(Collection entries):

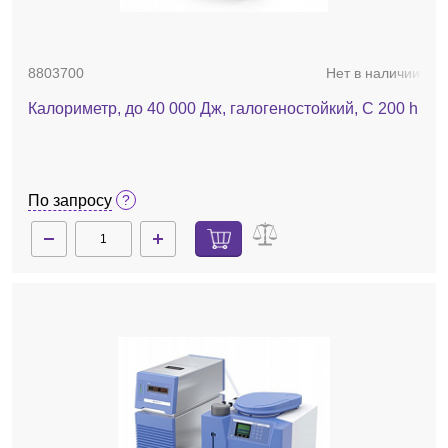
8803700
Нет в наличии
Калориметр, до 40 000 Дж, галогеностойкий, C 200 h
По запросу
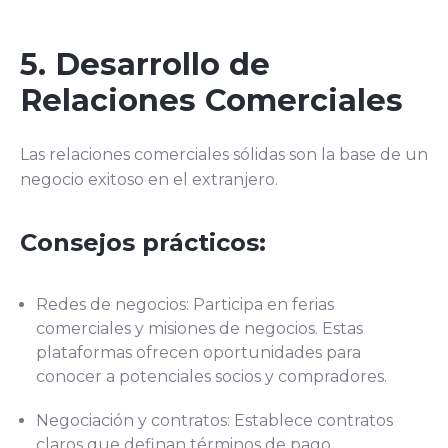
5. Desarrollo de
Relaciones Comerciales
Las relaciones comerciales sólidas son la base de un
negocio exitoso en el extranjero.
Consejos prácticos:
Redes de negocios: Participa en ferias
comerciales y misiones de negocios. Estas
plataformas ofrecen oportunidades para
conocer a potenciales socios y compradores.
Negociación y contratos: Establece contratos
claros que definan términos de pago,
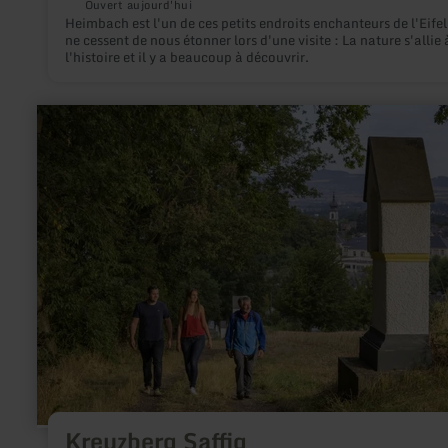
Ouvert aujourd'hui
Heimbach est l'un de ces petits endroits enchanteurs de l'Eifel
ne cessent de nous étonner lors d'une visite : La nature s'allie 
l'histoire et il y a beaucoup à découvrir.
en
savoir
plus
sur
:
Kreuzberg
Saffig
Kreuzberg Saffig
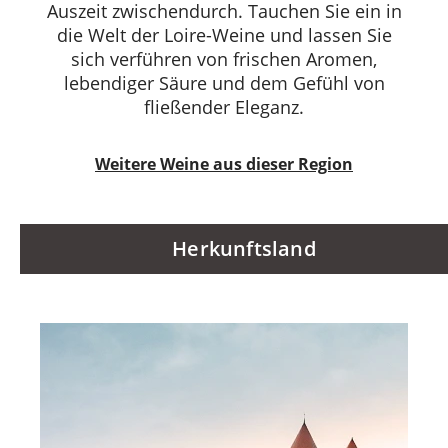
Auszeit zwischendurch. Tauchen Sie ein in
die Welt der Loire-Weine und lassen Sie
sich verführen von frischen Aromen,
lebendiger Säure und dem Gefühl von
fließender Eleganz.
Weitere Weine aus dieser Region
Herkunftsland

* * *

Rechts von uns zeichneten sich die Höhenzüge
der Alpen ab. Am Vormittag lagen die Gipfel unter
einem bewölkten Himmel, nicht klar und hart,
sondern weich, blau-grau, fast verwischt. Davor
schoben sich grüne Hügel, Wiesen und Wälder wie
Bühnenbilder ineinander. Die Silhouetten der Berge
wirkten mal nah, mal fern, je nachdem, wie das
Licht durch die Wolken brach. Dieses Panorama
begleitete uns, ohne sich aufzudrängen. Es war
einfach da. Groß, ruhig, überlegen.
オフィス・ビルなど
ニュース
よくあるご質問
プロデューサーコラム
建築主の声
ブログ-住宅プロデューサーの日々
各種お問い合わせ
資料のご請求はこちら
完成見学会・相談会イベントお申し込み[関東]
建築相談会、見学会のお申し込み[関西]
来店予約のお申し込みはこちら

(Problem statement): Copy the stretch of the records above that runs from the line with "lebendiger Säure und dem Gefühl von" through the line with "Herkunftsland". Both end lines belong in the copy, and nothing else does.

(Task result):
lebendiger Säure und dem Gefühl von
fließender Eleganz.
Weitere Weine aus dieser Region
Herkunftsland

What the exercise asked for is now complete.